Eteocles y Polinices, hijos de Edipo, se han dado muerte mutuamente ante las puertas de Tebas. El primero, defensor de la ciudad, es distinguido con las mayores honras fúnebres; en cambio, Polinices es condenado a permanecer insepulto y ser pasto de perros salvajes y aves carroñeras, pues osó atacar Tebas.
Éste es el contexto que da lugar al conflicto que se plantea en la obra: la prohibición de enterrar a Polinices bajo pena de muerte. Una ley humana, un simple decreto de un tirano egocéntrico que obra movido por la “hybris”: el orgullo desmedido provocado por Ate y que siempre es castigado por los dioses.
Antígona, una mujer, ni siquiera con status de ciudadano, osa oponerse al dictamen del tirano.

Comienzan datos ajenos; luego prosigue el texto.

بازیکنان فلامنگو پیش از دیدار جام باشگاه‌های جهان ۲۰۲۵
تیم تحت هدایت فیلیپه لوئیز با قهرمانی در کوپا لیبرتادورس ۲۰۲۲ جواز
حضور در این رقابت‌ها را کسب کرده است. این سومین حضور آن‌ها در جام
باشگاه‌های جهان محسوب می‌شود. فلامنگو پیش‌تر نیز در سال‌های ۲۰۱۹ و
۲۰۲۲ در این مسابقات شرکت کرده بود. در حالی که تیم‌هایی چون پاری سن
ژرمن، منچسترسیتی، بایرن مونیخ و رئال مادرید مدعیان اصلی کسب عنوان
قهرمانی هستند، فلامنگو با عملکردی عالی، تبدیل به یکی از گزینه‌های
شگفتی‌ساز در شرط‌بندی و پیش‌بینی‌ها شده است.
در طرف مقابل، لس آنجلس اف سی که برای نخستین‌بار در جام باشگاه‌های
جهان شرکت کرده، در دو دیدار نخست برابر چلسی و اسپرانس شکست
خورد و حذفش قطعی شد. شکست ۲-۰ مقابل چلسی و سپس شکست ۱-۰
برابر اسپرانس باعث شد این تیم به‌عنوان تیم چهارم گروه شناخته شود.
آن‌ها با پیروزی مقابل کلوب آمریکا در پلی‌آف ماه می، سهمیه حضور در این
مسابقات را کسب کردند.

Decide arriesgarlo todo, su matrimonio, su libertad, su vida, para cumplir con unas leyes no escritas. Unas leyes que maduran en la conciencia de cada persona y que la hacen discernir el bien del mal, lo correcto de lo incorrecto.
En este punto, cabría preguntarse si Antígona ha actuado correctamente, es decir, si se ha comportado como miembro de una sociedad que se rige por unas normas establecidas y castiga a los que las transgreden. La respuesta es sencilla: no. Ha hecho caso omiso de la ley impuesta por Creonte, por tanto, ha atacado las decisiones de la máxima autoridad de Tebas y merece sufrir las consecuencias.
Sin embargo, y aunque la ley ha sido promulgada por el omnipotente gobernante de Tebas, éste no deja de ser un simple mortal a los ojos de los dioses, verdaderos depositarios de las leyes. Creonte ha atacado las normas divinas movido por su orgullo, ofuscado por aquella ceguera mental que ya se escenifica en Edipo Rey y que sólo el viejo invidente Tiresias, paradojas de la vida, es capaz de corregir. No obstante, su arrepentimiento llega tarde. Creonte no sólo pierde a su hijo y a su mujer, sino también su credibilidad ante el pueblo de Tebas.
Se cumple una vez más aquella frase atribuida a Eurípides: «a aquel a quien los dioses quieren destruir, primero lo vuelven loco.»